Geleneksel kilo verme yöntemleri işe yaramadığında sağlığın korunması adına obezite cerrahisi yöntemlerine başvurulması gerekebilir. Obezite gerek yarattığı psikolojik etkiler gerekse fiziksel sağlığa olan olumsuz etkisiyle insan hayatını tehdit edebilen bir rahatsızlık olma niteliği taşır.
Obezite cerrahisi yöntemleri operasyonların kapsamı doğrultusunda çeşitlenebilir. Bu cerrahiler arasında mide balonu uygulaması da yer almaktadır. Mide balonu uygulaması ile ilgili bilinmesi gereken en temel gerçek cerrahi nitelik taşımaması, mide hacmini geçici olarak kısıtlaması, geri döndürülebilmesi ve kişide davranış değişikliği yaratarak hem kilo vermeyi hem de verilen kilonun korunabilmesini sağlamasıdır.

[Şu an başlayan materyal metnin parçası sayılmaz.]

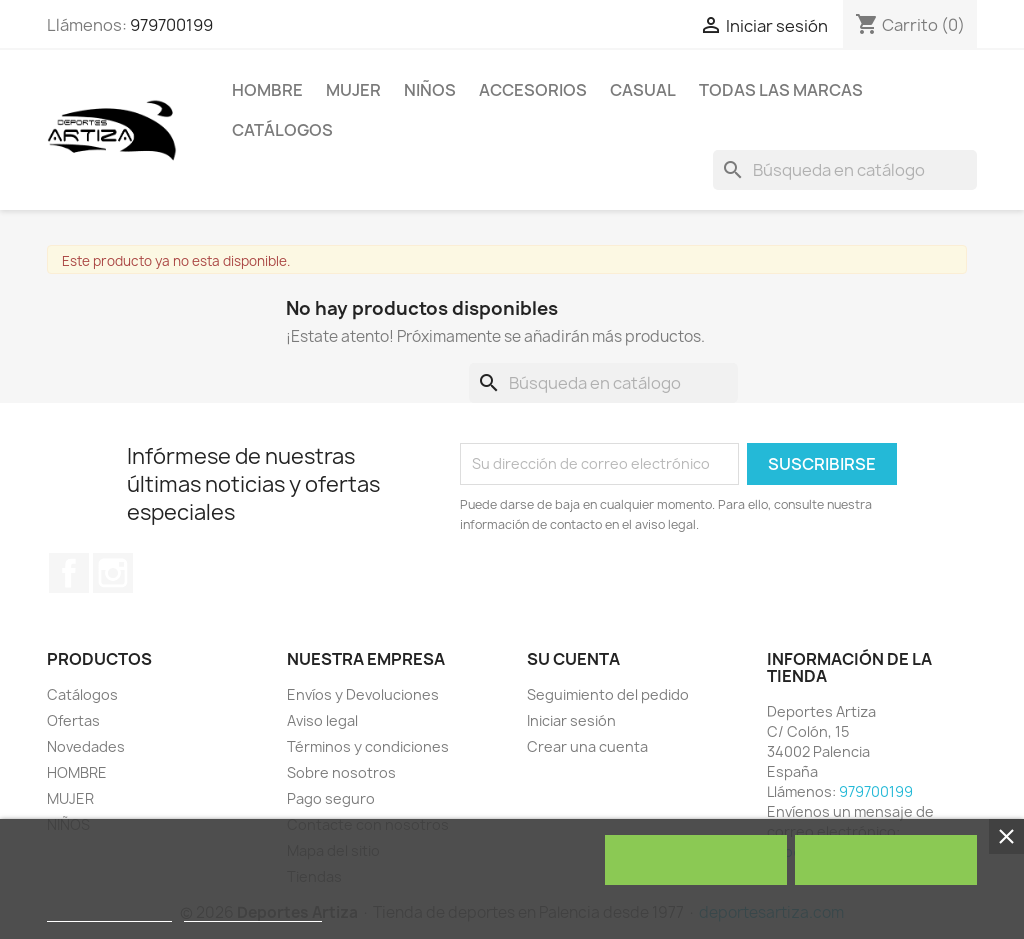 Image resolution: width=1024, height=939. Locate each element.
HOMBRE (267, 90)
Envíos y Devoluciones (363, 694)
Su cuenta (573, 659)
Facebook (69, 573)
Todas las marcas (781, 90)
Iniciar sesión (571, 720)
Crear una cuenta (587, 746)
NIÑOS (430, 90)
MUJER (353, 90)
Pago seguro (331, 798)
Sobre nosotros (341, 772)
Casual (643, 90)
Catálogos (282, 130)
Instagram (113, 573)
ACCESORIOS (533, 90)
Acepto (886, 860)
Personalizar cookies (253, 912)
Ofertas (73, 720)
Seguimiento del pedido (608, 694)
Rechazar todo (695, 860)
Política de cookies (109, 912)
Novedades (86, 746)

Midede kalıcı bir değişikliğe neden olmadan mide hacminin kısıtlanmasını ve kişinin sağlıklı beslenme alışkanlıkları kazanmasını sağlayan mide balonu uygulaması, bariatrik cerrahi yöntemleri arasında gösterilse de özünde endoskopik yöntemle gerçekleştirilen bir prosedürdür ve cerrahi nitelik taşımaz. Bu yazımızda mide balonu uygulamasının faydaları hakkında detaylı bilgi bulabilirsiniz.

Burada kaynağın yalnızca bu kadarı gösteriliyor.